While AR technology will continue to advance, it’s more important for organizations to get existing AR projects into production using existing technology.
While AR technology will continue to advance, it’s more important for organizations to get existing AR projects into production using existing technology. Any advancements that come down the road can be used to enhance these initial implementations. It is also important for organizations to think more broadly about the role of artificial intelligence, machine learning (ML), and AR in the contest of delivering digital experiences.
“While AR can play a key role in training and in the remediation efforts of manufacturing assets, if organizations combine AR with predictive maintenance efforts using ML, they can move from reactive or regularly scheduled maintenance to a pro-active approach that leverages digital twin technology for highly accurate predictions—taking into account different operating and environmental characteristics for each asset,” said Mark Troester, VP of Strategy at Progress. “Imaging using ML to automate an action, or to automatically schedule maintenance when a human is required. That human is notified as part of an integrated field service experience where a combination of conversational and AR is used to speed the corrective action. Organizations that take a broad view of these technologies aligned with business goals will achieve competitive differentiation in their markets.”

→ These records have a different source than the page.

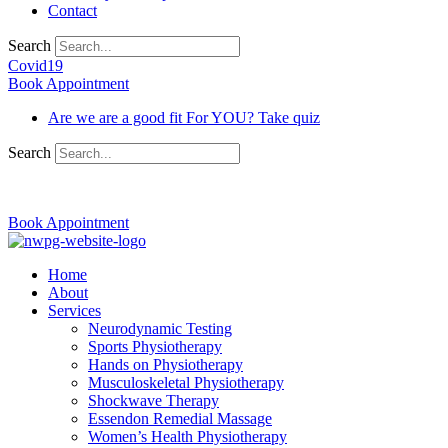
Contact
Search
Covid19
Book Appointment
Are we are a good fit For YOU? Take quiz
Search
03 9370 5654
Book Appointment
Home
About
Services
Neurodynamic Testing
Sports Physiotherapy
Hands on Physiotherapy
Musculoskeletal Physiotherapy
Shockwave Therapy
Essendon Remedial Massage
Women’s Health Physiotherapy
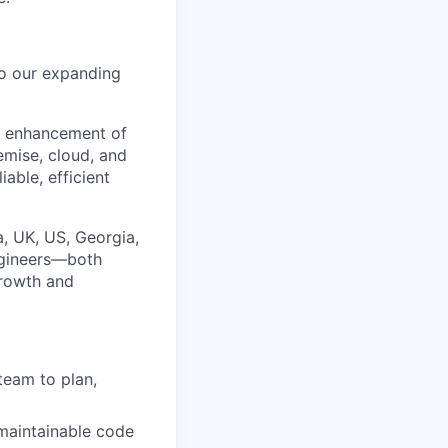
o our expanding
nd enhancement of
emise, cloud, and
able, efficient
, UK, US, Georgia,
ngineers—both
growth and
eam to plan,
 maintainable code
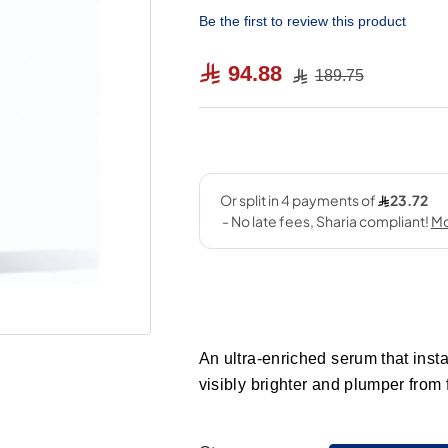
Be the first to review this product
94.88
189.75
An ultra-enriched serum that inst
visibly brighter and plumper from f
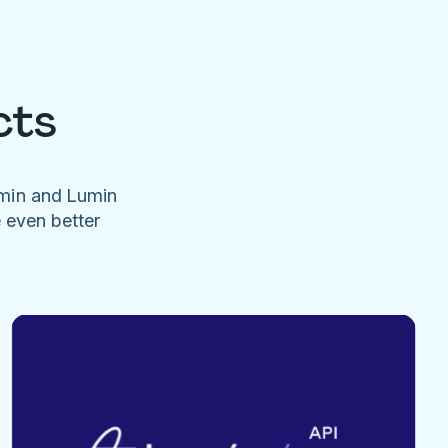
cts
umin and Lumin
e even better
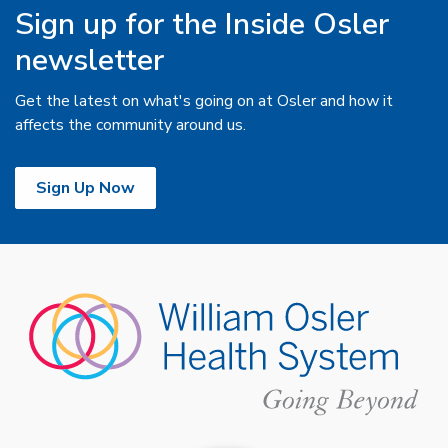
Sign up for the Inside Osler
newsletter
Get the latest on what's going on at Osler and how it
affects the community around us.
Sign Up Now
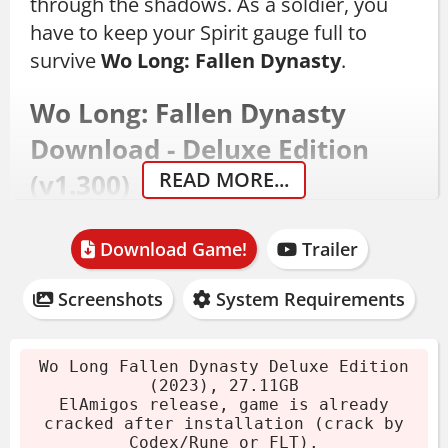
through the shadows. As a soldier, you
have to keep your Spirit gauge full to
survive
Wo Long: Fallen Dynasty
.
Wo Long: Fallen Dynasty
Download - Deluxe Edition
READ MORE...
(v1.300)
This Deluxe Edition comes updated to
Download Game!
Trailer
version 1.300, released December 12,
2023. The archive is 27.11GB, cracked by
Screenshots
System Requirements
Codex/Rune or FLT after installation. With
a 16-thread CPU and SSD, the install takes
Wo Long Fallen Dynasty Deluxe Edition
about 4 minutes.
(2023), 27.11GB
ElAmigos release, game is already
Download the archive.
cracked after installation (crack by
Codex/Rune or FLT).
Extract files using 7-Zip or WinRAR.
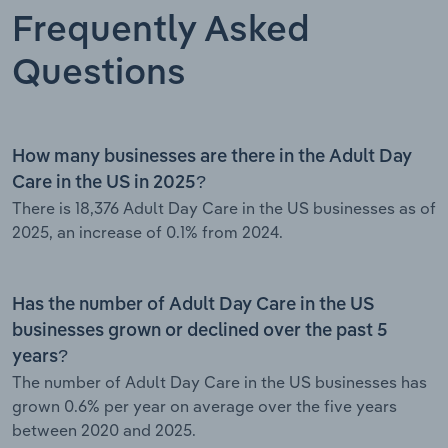
Frequently Asked
Questions
How many businesses are there in the Adult Day
Care in the US in 2025?
There is 18,376 Adult Day Care in the US businesses as of
2025, an increase of 0.1% from 2024.
Has the number of Adult Day Care in the US
businesses grown or declined over the past 5
years?
The number of Adult Day Care in the US businesses has
grown 0.6% per year on average over the five years
between 2020 and 2025.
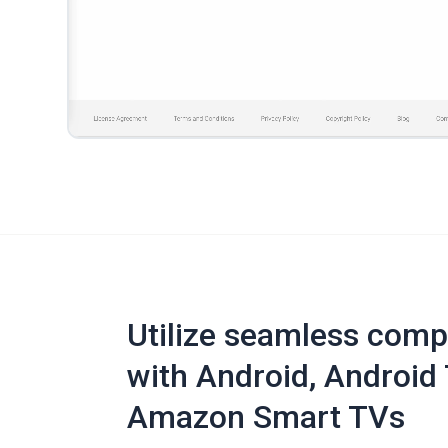
Utilize seamless compa
with Android, Android 
Amazon Smart TVs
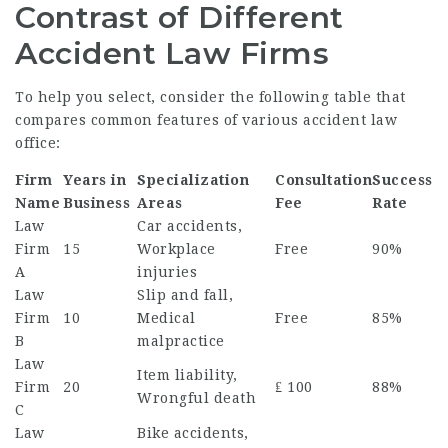
Contrast of Different
Accident Law Firms
To help you select, consider the following table that
compares common features of various accident law
office:
Firm
Years in
Specialization
Consultation
Success
Name
Business
Areas
Fee
Rate
Law
Car accidents,
Firm
15
Workplace
Free
90%
A
injuries
Law
Slip and fall,
Firm
10
Medical
Free
85%
B
malpractice
Law
Item liability,
Firm
20
₤ 100
88%
Wrongful death
C
Law
Bike accidents,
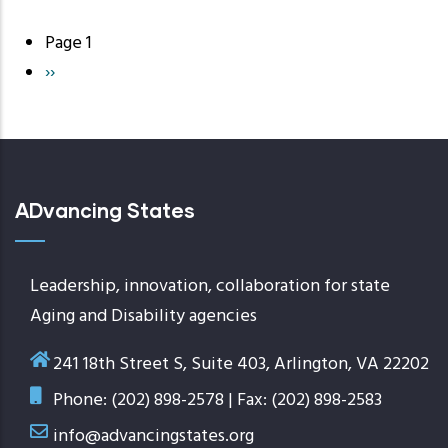
Page 1
Pagination
Next
››
page
ADvancing States
Leadership, innovation, collaboration for state
Aging and Disability agencies
241 18th Street S, Suite 403, Arlington, VA 22202
Phone: (202) 898-2578 | Fax: (202) 898-2583
info@advancingstates.org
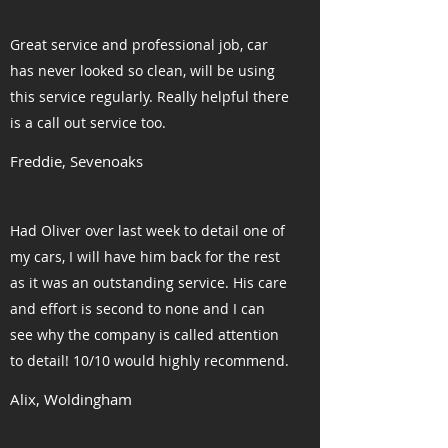
Great service and professional job, car
has never looked so clean, will be using
this service regularly. Really helpful there
is a call out service too.
Freddie, Sevenoaks
Had Oliver over last week to detail one of
my cars, I will have him back for the rest
as it was an outstanding service. His care
and effort is second to none and I can
see why the company is called attention
to detail! 10/10 would highly recommend.
Alix, Woldingham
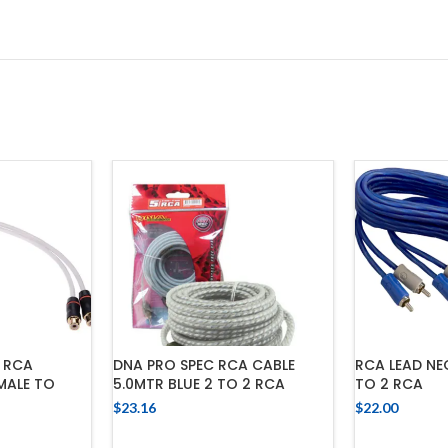
 RCA
DNA PRO SPEC RCA CABLE
RCA LEAD NE
 MALE TO
5.0MTR BLUE 2 TO 2 RCA
TO 2 RCA
$
23.16
$
22.00
ADD TO CART
ADD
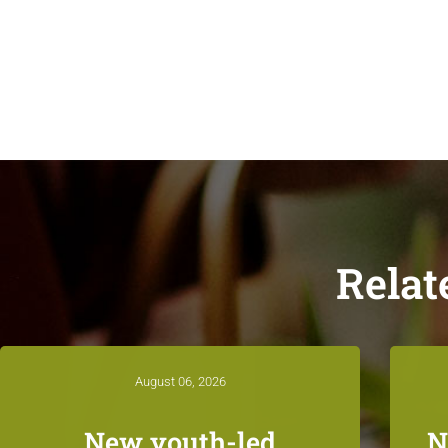
Relat
August 06, 2026
New youth-led
N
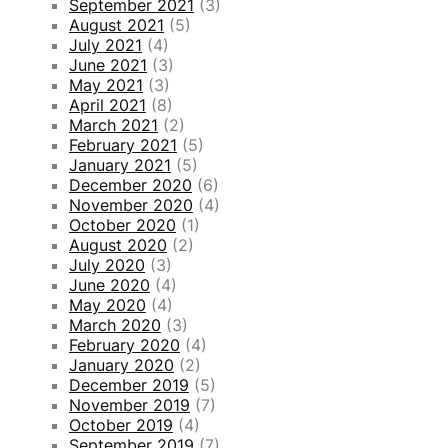
September 2021
(3)
August 2021
(5)
July 2021
(4)
June 2021
(3)
May 2021
(3)
April 2021
(8)
March 2021
(2)
February 2021
(5)
January 2021
(5)
December 2020
(6)
November 2020
(4)
October 2020
(1)
August 2020
(2)
July 2020
(3)
June 2020
(4)
May 2020
(4)
March 2020
(3)
February 2020
(4)
January 2020
(2)
December 2019
(5)
November 2019
(7)
October 2019
(4)
September 2019
(7)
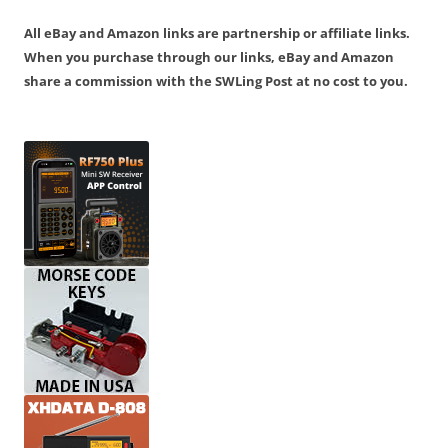
All eBay and Amazon links are partnership or affiliate links.
When you purchase through our links, eBay and Amazon
share a commission with the SWLing Post at no cost to you.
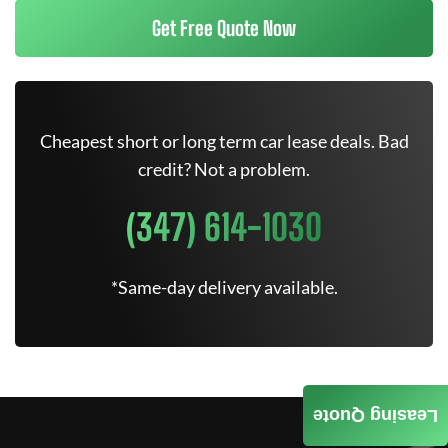
Get Free Quote Now
Cheapest short or long term car lease deals. Bad
credit? Not a problem.
(347) 614-1030
*Same-day delivery available.
Leasing Quote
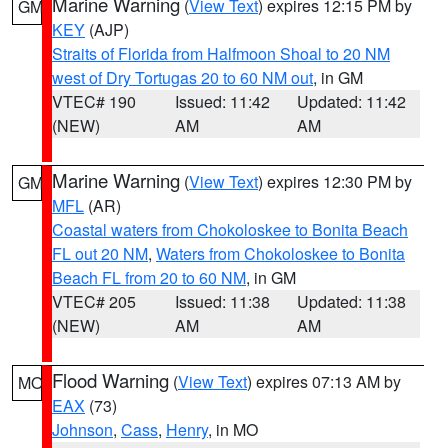
Marine Warning
(
View Text
) expires 12:15 PM by
GM
KEY
(AJP)
Straits of Florida from Halfmoon Shoal to 20 NM
west of Dry Tortugas 20 to 60 NM out
, in GM
VTEC# 190
Issued: 11:42
Updated: 11:42
(NEW)
AM
AM
Marine Warning
(
View Text
) expires 12:30 PM by
GM
MFL
(AR)
Coastal waters from Chokoloskee to Bonita Beach
FL out 20 NM
,
Waters from Chokoloskee to Bonita
Beach FL from 20 to 60 NM
, in GM
VTEC# 205
Issued: 11:38
Updated: 11:38
(NEW)
AM
AM
Flood Warning
(
View Text
) expires 07:13 AM by
MO
EAX
(73)
Johnson
,
Cass
,
Henry
, in MO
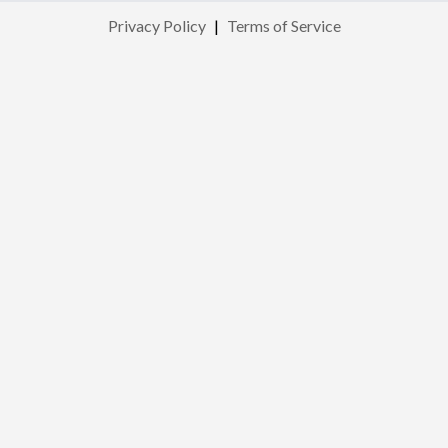
Privacy Policy
|
Terms of Service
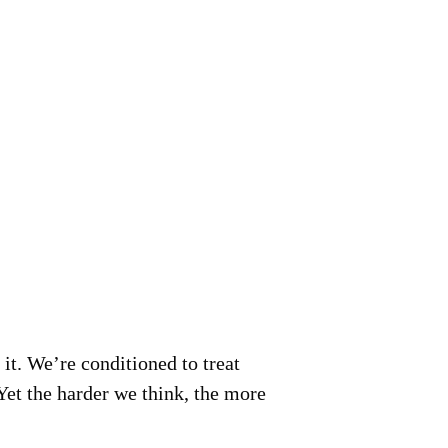
it.
We’re conditioned to treat
 Yet the harder we think, the more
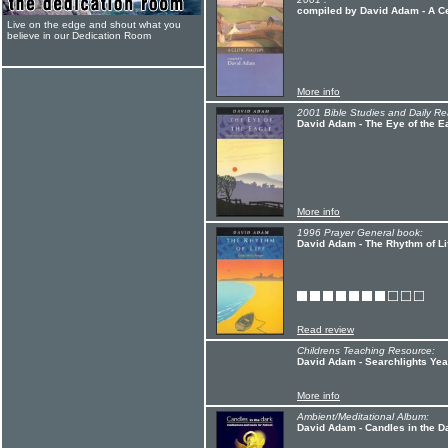
compiled by David Adam - A Ce
Live on the edge and shout what you
believe in our Dedication Room
More info
2001 Bible Studies and Daily Re
David Adam - The Eye of the E
More info
1996 Prayer General book:
David Adam - The Rhythm of Li
Read review
Childrens Teaching Resource:
David Adam - Searchlights Yea
More info
Ambient/Meditational Album:
David Adam - Candles in the D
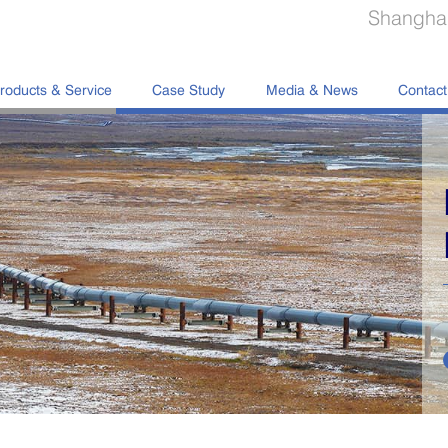
Shanghai
roducts & Service
Case Study
Media & News
Contact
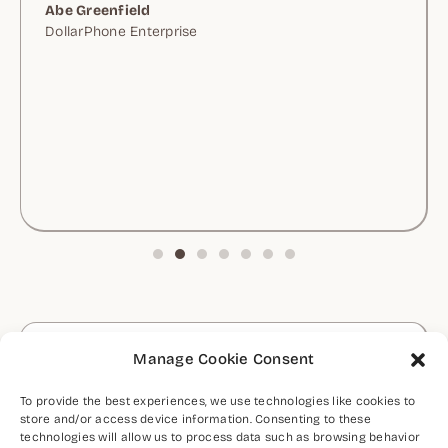
Abe Greenfield
DollarPhone Enterprise
Let's Discuss Your Project
Manage Cookie Consent
CONTACT ME
To provide the best experiences, we use technologies like cookies to
store and/or access device information. Consenting to these
technologies will allow us to process data such as browsing behavior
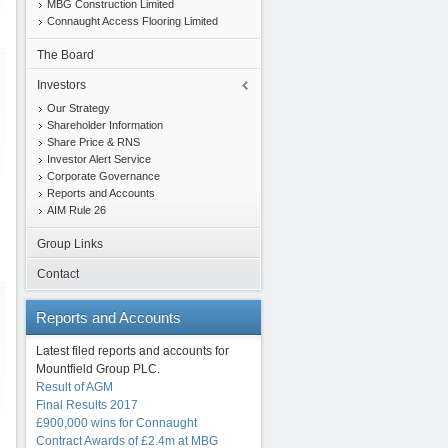
MBG Construction Limited
Connaught Access Flooring Limited
The Board
Investors
Our Strategy
Shareholder Information
Share Price & RNS
Investor Alert Service
Corporate Governance
Reports and Accounts
AIM Rule 26
Group Links
Contact
Reports
and Accounts
Latest filed reports and accounts for
Mountfield Group PLC.
Result of AGM
Final Results 2017
£900,000 wins for Connaught
Contract Awards of £2.4m at MBG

System integrators have a vital role to play in this sector.
The role of a system integrator
Steve Curran, Founder and Chief Creative Officer, Day 8 Studios pointed out that as digitally native consumers show support for retailers that offer technologies such as AR, retailers will in return seek out system integrators that offer them access to platforms like ROAR that have been designed specifically for the needs of brands and retailers. System Integrators can engage with ROAR at an enterprise level as a re-seller.
Troester pointed out that the most important role that system integrators can have is to help identify and articulate the value of AR to the various stakeholders of their clients. If this is not done correctly, it doesn’t matter how technology is used or how AR is implemented.
“I also think that they can help ensure that AR is not implemented in a silo, but rather as part of a broader multi- or omnichannel digital experience,” Troester said. “For example, how AR can be combined with conversational interfaces such as chat and integrated across mobile, web, kiosk, home devices, POS experiences. Finally, system integrators can play a major role in helping organizations leverage their data and turn that data into insight that drives autonomous processing, 3D visual representation."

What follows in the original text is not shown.